Billionaire climate activist Tom Steyer has taken to doctoring his own biographical history to make himself seem more genuine.
In a Sept. 28, interview on MSNBC’s All in with Chris Hayes, Steyer told Hayes that his climate “conversion” happened a full ten years earlier than it actually did. Unfortunately for Steyer -- but fortunately for everyone who cares to know the truth -- he told a very different story in June 2014.
When Steyer was asked when he “came to the realization” that climate change was the issue for the current generation, Steyer replied, “Well, I think somewhere around 2002, 2004.” He then elaborated, “in my spare time -- um -- I started to think more broadly and to see that there was a huge part of life that I felt I was missing and as I started to think beyond the financial world, I started to see that there was one issue that I thought would define our success.”
It’s a nice story, but completely inaccurate. In reality, Steyer was working with fossil fuel investments until 2012, and did not fully divest from them until June 2014.
If Steyer actually realized that climate change was a serious issue way back in 2004, that means he spent an egregiously hypocritical eight years profiting from his work at Farallon Capital Management, a hedge fund Steyer founded that invested in coal mining and oil and gas companies.
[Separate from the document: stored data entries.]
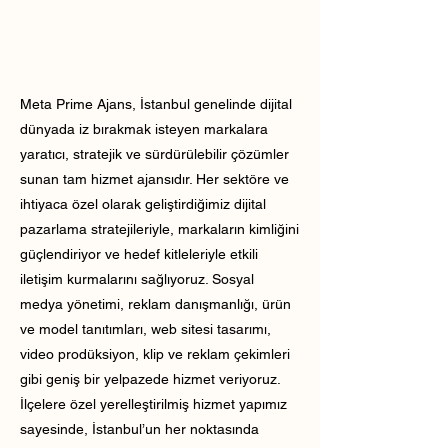
Meta Prime Ajans, İstanbul genelinde dijital
dünyada iz bırakmak isteyen markalara
yaratıcı, stratejik ve sürdürülebilir çözümler
sunan tam hizmet ajansıdır. Her sektöre ve
ihtiyaca özel olarak geliştirdiğimiz dijital
pazarlama stratejileriyle, markaların kimliğini
güçlendiriyor ve hedef kitleleriyle etkili
iletişim kurmalarını sağlıyoruz. Sosyal
medya yönetimi, reklam danışmanlığı, ürün
ve model tanıtımları, web sitesi tasarımı,
video prodüksiyon, klip ve reklam çekimleri
gibi geniş bir yelpazede hizmet veriyoruz.
İlçelere özel yerelleştirilmiş hizmet yapımız
sayesinde, İstanbul’un her noktasında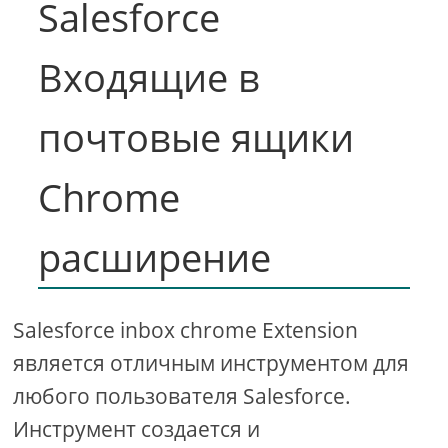
Salesforce
Входящие в
почтовые ящики
Chrome
расширение
Salesforce inbox chrome Extension
является отличным инструментом для
любого пользователя Salesforce.
Инструмент создается и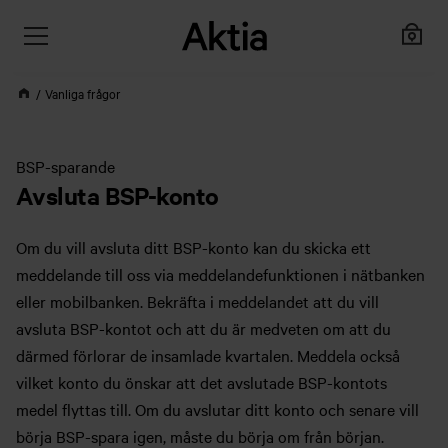
Vanliga frågor
BSP-sparande
Avsluta BSP-konto
Om du vill avsluta ditt BSP-konto kan du skicka ett
meddelande till oss via meddelandefunktionen i nätbanken
eller mobilbanken. Bekräfta i meddelandet att du vill
avsluta BSP-kontot och att du är medveten om att du
därmed förlorar de insamlade kvartalen. Meddela också
vilket konto du önskar att det avslutade BSP-kontots
medel flyttas till. Om du avslutar ditt konto och senare vill
börja BSP-spara igen, måste du börja om från början.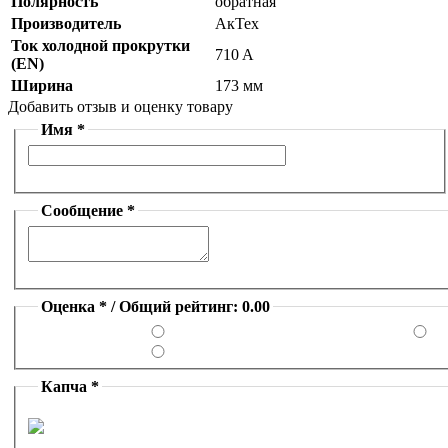
Полярность
обратная
Производитель
АкТех
Ток холодной прокрутки
710 A
(EN)
Ширина
173 мм
Добавить отзыв и оценку товару
Имя *
Сообщение *
Оценка * / Общий рейтинг: 0.00
Капча *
According to Reuters, Steyer’s Farallon funded buyouts of coal mines and plants quadrupled Indonesia’s coal production between 2002 and 2012, and “triggered worries among environmentalists about pollution and carbon emissions.”
A similar buyout funded by Farallon occurred in 2007. At that time “Farallon provided funds for the sale of Meiya Power, an electric utility that operates four large coal-fired power plants, which collectively produce about 7,000 megawatts of power,” The New York Times reported in July 2014.
The Times claimed the power plants which Farallon have invested in “will produce about 60 million tons of carbon pollution a year, according to Dallas Burtraw, an analyst at Resources for the Future, a research organization in Washington.”
The truth is that Steyer’s “conversion” came much later: not until 2012, according to statements he publicly posted on his NextGen Climate PAC website. Steyer said that his “Road to Damascus conversion” made him realize that “[t]ruly reconciling my values meant selling my ownership stake and divesting the remainder of my investments,” from Farallon Capital Management, which he began doing in 2012.
“I’m now in a position to formally announce that -- as of June 30th -- my personal investments will be 100% divested from fossil fuels,” he proudly announced in 2014.
In the Sept. 28, 2015 interview with Chris Hayes, Steyer vaguely referenced the true timing saying, “I quit my job to do this full time. I did this at the end of 2012, so I’ve been doing this for over three years.” Yet he failed to fess up to the fact that he was still profiting from fossil fuels and coal mining until his full divestment in 2014.
Even the genuineness of his conversion could be motivated by the bottom line. Currently, Steyer has connections to two separate green energy companies, and stands to financially profit from the green energy lobbying that Steyer’s NextGen climate PAC does.